President Donald Trump announced that Mike Pence will oversee the country's response to the coronavirus, even though the vice president was widely criticized for mishandling an HIV outbreak during his time as governor of Indiana.
Trump's announcement "blindsided" Health and Human Services Secretary Alex Azar, who had spearheaded the administration's efforts, according to The Washington Post.
Journalists quickly reminded Trump that he slammed former President Barack Obama for appointing someone with "zero experience in the medical area and zero experience in infectious disease control" during the Ebola crisis in 2014.
"A total joke!" Trump tweeted that October.
"If you're choosing someone who's going to lead a response for a major epidemic that has the potential to become a pandemic . . . then you choose somebody who has a lot of experience — maybe with a medical degree or at least someone who has a long track record dealing with infectious disease outbreaks, global health, pandemic preparedness or biosecurity," Steffanie Strathdee, the associate dean of global health at the UCSD School of Medicine, told BuzzFeed News, adding that Pence appeared to be chosen because he would "follow the party line."
Trump, whose Wednesday news conference appeared focused on downplaying the risks posed by the virus to battle back the growing criticism of his response, insisted that Pence was actually an "expert" well-suited to deal with a virus which has spread to dozens of countries, infecting more than than 82,000 people and killing at least 2,800. Some experts predict the virus could infect 40% to 70% of the world's adult population.

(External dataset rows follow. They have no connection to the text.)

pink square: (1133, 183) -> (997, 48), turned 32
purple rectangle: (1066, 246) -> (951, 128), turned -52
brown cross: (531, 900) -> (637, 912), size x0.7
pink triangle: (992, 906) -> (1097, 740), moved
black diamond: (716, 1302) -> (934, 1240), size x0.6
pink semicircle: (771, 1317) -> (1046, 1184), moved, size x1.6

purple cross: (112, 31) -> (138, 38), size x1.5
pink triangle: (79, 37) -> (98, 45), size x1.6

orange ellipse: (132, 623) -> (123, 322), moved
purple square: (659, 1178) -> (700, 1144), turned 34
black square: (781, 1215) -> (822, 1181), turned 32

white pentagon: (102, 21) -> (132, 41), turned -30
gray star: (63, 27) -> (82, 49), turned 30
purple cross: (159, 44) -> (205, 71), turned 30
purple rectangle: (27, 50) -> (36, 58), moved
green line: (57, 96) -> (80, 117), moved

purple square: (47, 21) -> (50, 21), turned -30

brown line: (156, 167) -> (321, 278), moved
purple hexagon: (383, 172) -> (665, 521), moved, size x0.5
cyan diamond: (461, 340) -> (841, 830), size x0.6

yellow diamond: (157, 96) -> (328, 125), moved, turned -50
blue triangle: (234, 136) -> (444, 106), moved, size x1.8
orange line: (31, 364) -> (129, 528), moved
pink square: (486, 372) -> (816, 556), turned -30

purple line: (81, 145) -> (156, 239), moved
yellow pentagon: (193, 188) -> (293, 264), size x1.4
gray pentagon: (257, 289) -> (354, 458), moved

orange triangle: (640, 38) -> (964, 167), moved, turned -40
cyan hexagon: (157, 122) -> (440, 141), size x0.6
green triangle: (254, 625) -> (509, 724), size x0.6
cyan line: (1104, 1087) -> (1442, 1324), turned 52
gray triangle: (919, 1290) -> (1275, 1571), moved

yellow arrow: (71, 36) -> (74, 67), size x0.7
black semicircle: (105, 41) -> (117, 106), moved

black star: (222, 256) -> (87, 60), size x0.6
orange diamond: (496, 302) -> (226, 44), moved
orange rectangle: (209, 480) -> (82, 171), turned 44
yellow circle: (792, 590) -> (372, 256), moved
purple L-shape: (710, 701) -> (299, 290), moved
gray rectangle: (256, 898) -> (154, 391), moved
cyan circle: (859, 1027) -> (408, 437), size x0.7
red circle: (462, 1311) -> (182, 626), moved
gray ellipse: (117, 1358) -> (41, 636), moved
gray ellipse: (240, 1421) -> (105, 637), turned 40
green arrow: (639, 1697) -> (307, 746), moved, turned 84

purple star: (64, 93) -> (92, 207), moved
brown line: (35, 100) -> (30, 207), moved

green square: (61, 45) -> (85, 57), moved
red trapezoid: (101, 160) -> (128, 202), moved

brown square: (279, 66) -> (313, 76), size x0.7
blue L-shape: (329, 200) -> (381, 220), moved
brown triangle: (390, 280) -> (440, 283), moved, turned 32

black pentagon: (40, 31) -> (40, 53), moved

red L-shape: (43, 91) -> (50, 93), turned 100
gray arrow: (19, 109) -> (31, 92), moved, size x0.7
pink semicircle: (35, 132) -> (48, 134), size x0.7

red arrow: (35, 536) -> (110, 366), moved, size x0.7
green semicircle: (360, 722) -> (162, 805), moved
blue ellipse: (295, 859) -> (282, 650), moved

"When Mike was governor — Mike Pence of Indiana — they have established great health care. They have a great system there," Trump said at his news conference. "A system that a lot of the other states have really looked to and changed their systems. They wanted to base it on the Indiana system. It's very good, and I think he is really very expert in the field."
"He's got a certain talent for this," Trump added.
But Pence's "defining moment" as a one-term governor was "enabling an HIV outbreak" in 2015 that was the worst in Indiana's history, health reporter Erin Schumaker wrote at HuffPost.
Pence helped lay the groundwork for the crisis when he was still in Congress in 2011 and wrote an amendment to defund Planned Parenthood. After Pence took over as governor, Indiana's Scott County's lone Planned Parenthood clinic closed due to health spending cuts. The Planned Parenthood clinic was the only HIV testing center in the county, leaving the area's 24,000 residents without necessary resources, Schumaker wrote. The county was particularly hit hard, because roughly one in five residents live below the poverty line and intravenous drug use is a rampant problem.
The cuts led to an HIV crisis linked to injection drug use within just two years. By 2015, health officials reported as many as 20 new cases of HIV in the county each week. Nearly 200 people were diagnosed with HIV before the outbreak was contained.
The Obama administration urged needle exchange programs to reduce the spread of HIV, but Pence strongly pushed back on the idea. As the number of HIV cases continued to rise, Pence turned to prayer, The New York Times reported. He did not declare a public state of emergency until two months after the outbreak began and did not allow a temporary needle exchange in the area until nearly four months after the outbreak began.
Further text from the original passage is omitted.